A Northern Light(81)



"If you show, I won't tell," it said. "Meet me at the far cottage after breakfast."

We arrived at the fern parch sweating and panting. It was only ten o'clock or so, but it was already hot and muggy.

"Where'd you put the rope?" I asked, looking at the ground around us.

"Right here," Ada said, pulling it out from under a stand of spruce trees.

"Where can we tie it?"

"Around that pine?"

"Its trunk is too bare. He'll see it."

Ada bit her lip, looking all around.

"How about that balsam over there? Its branches go down nearly to the ground."

We tied the rope around the tree, but then discovered it was too short. It needed to snake along the ground from the balsam tree past the front of the fern patch and into the bushy stand of spruce trees where we planned to hide ourselves, but it didn't quite reach.

"What are we going to do, Mattie? They're going to be here soon," Ada fretted, looking back toward the hotel.

"We'll have to tie it to the pine after all and just hope he doesn't see it," I said. "Come on, we've got to hurry."

I quickly unknotted the rope and retied it tightly around the trunk of the pine tree, about six inches up from the ground. Then I walked back to the stand of spruces, letting the rope play out along the ground. Ada followed me, carefully covering it with pine needles, leaves, and dirt.

"Cripes, but it stinks. Won't he know?"

"He'll be too intent on other things. Here ... look, Ada, we made it. With plenty left to spare."

Ada glanced at me and I showed her that we had about an extra yard of rope to hold on to in the spruces.

"Good," she said. "Help me with the covering, will you?"

We buried the rope completely, then stepped back to survey our work. It wasn't perfect, but we decided that if you weren't looking for it—and table six wouldn't be—you'd never see it. The only problem was the pine tree. The loop and knot at the end of the rope showed too starkly against its bark.

"Here I am! This way!" a voice trilled from the distance.

It was Fran.

"Jeezum, Matt, they're coming!" Ada squeaked. "What are we going to do?"

I looked around wildly. My eyes lighted on the fern patch. I ran to it and broke off a few fronds. I scratched a small hole in the dirt in front of the pine tree with my fingers, stuck the stems in, then tamped the dirt back around them. They looked like a young fern plant and covered the rope completely.

We heard Fran giggle. She was much closer.

"Come on! Quick!" Ada hissed. She grabbed my hand and pulled me into the spruce trees. The branches bobbed and shook. We frantically tried to still them.

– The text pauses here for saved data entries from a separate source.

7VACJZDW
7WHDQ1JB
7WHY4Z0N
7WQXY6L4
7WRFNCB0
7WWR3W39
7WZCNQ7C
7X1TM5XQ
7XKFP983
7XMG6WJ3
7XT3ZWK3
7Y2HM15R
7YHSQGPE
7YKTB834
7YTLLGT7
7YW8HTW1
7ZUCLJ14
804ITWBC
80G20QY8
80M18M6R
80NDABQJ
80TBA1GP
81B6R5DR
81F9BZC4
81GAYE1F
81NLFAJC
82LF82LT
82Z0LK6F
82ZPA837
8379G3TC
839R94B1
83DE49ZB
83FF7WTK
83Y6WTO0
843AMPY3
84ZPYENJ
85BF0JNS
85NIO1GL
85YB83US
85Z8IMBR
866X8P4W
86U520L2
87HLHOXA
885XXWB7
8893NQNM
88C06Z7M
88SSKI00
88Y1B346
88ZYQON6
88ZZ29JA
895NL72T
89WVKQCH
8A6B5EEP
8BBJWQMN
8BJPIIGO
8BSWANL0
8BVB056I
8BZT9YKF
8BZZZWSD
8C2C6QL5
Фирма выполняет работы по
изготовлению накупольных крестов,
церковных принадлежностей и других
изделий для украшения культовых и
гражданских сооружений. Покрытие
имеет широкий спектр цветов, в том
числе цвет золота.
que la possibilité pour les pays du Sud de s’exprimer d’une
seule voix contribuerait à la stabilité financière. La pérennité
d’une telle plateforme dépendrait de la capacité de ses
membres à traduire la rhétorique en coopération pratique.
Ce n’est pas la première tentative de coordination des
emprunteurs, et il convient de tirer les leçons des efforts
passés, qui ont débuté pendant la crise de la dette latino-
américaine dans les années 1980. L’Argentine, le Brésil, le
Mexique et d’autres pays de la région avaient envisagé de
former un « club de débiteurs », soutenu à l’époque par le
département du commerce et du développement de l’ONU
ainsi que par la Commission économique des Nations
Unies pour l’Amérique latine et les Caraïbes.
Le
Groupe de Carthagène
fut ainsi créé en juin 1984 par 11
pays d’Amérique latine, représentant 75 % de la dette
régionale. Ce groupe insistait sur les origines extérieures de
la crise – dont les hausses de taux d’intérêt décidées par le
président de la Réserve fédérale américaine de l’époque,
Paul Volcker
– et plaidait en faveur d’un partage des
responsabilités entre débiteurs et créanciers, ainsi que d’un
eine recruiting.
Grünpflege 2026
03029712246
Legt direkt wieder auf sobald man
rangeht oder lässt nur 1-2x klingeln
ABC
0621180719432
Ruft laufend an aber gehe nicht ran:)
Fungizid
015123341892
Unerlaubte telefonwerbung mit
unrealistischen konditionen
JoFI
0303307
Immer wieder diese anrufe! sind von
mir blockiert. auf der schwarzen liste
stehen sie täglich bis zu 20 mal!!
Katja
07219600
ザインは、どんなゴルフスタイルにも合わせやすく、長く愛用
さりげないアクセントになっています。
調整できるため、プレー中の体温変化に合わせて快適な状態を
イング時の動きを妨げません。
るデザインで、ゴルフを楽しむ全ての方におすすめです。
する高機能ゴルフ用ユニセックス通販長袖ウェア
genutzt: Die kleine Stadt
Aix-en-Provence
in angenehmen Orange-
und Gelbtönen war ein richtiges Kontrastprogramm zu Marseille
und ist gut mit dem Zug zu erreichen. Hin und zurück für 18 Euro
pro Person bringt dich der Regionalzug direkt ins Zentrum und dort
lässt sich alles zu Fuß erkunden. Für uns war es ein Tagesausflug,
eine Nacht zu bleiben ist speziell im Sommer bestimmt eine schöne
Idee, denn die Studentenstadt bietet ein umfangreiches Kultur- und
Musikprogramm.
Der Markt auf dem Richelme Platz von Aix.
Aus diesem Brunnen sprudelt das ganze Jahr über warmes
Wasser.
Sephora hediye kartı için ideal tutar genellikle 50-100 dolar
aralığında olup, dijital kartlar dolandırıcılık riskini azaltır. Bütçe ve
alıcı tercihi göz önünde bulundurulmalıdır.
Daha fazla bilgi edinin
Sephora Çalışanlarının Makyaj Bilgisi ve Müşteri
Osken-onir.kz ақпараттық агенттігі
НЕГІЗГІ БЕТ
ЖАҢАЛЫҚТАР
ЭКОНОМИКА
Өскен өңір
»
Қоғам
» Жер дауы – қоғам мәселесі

"This way! Over here! Aren't you coming?" Fran sang.

Ada crouched and peered through the branches. I knelt down on the ground and wound the end of the rope around my hand.

"He's coming. Get ready, Matt." It was Ada's job to say when and my job to pull. "He's about ten yards away now."

I peered through the branches, wincing as a needle poked me in the eye. I had a good view of the fern patch to my right but could see nothing to my left.

"I can't find you!" a man's voice shouted. It was table six. My insides shriveled like bacon in a pan. Our plan had seemed so simple, but now I didn't see how it could work and wished to god we hadn't allowed our anger to make us so bold. Fran had to be in just the right place, and table six did, too, and the rope ... had we buried it too close to the ferns? Or not close enough?

"I'm right here! Come on!" Fran called. She giggled fetchingly, I saw a blur of black fabric and white skin as she skirted around the fern patch and then she was behind it.

"Where?" he called out.

"Right over here!"

"Five yards," Ada said, in a whisper so small, I barely heard it.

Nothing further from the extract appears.